| [![License: MIT](https://img.shields.io/badge/License-MIT-green.svg)](../LICENSE) | [![Python](https://img.shields.io/badge/Python-3.10+-black.svg)](https://www.python.org/) | [![Jupyter](https://img.shields.io/badge/Jupyter-Notebook-red.svg)](https://jupyter.org/) | [![GeoPandas](https://img.shields.io/badge/Geo-GeoPandas-darkgreen.svg)](https://geopandas.org/) | [![Requests](https://img.shields.io/badge/HTTP-Requests-darkred.svg)](https://docs.python-requests.org/) | [![Pathlib](https://img.shields.io/badge/FS-Pathlib-black.svg)](https://docs.python.org/3/library/pathlib.html) | [![JSON](https://img.shields.io/badge/Data-JSON-grey.svg)](https://www.json.org/) |
|---|---|---|---|---|---|---|



### **Notebook 1 - Data Collection, Inspection and Preparation**

---

**Flood Risk in Lærdal: Official municipality boundary (kommune 4642, Vestland)**      
Source: [https://www.geonorge.no](https://www.geonorge.no)

### Project overview

**Goal:** Download and validate the official boundary for Lærdal municipality to use as a base layer in flood risk mapping and geospatial analysis.      
**Method:** HTTP download - ZIP - vector extraction - GeoDataFrame - exploratory checks - output for reuse.       
**Tools:** Python (`requests`, `zipfile`, `pathlib`, `geopandas`, `json`)

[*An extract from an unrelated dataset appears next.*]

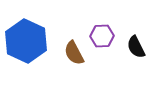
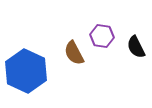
purple hexagon: rotated 10 degrees clockwise
blue hexagon: moved 30 px down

### Reproducibility – quick reference | Reproduserbarhet – hurtigoversikt

**Outputs (this notebook):**

* `data/raw/laerdal_boundary.zip` *(ZIP archive from GeoNorge)*
* `data/processed/laerdal_boundary_lines_2023.geojson` *(Reprojected to: EPSG:25832)*
* `data/processed/laerdal_bbox_centroid.json` *(bounding box and centroid data)*
* `data/results/laerdal_boundary_preview_raw_geometry_2023` *(preview raw geometry)*

**Parameters (this notebook):**

* **Kommune number** = 4642 (Lærdal)
* **Projection for area calculation** = EPSG:25832
* **Projection for visualization** = EPSG:4326

---

In [None]:
# (EN) Reproducibility parameters and paths
# (NO) Reproduserbarhetsparametere og stier

MUNICIPALITY = "Lærdal"
KOMMUNE_NR = "4642"
YEAR = "2023"

# Coordinate Reference Systems
CRS_EPSG = "EPSG:25832"  # Projected CRS for spatial analysis (UTM zone 32N)
CRS_WGS84 = "EPSG:4326"  # Geographic CRS for visualization (lat/lon)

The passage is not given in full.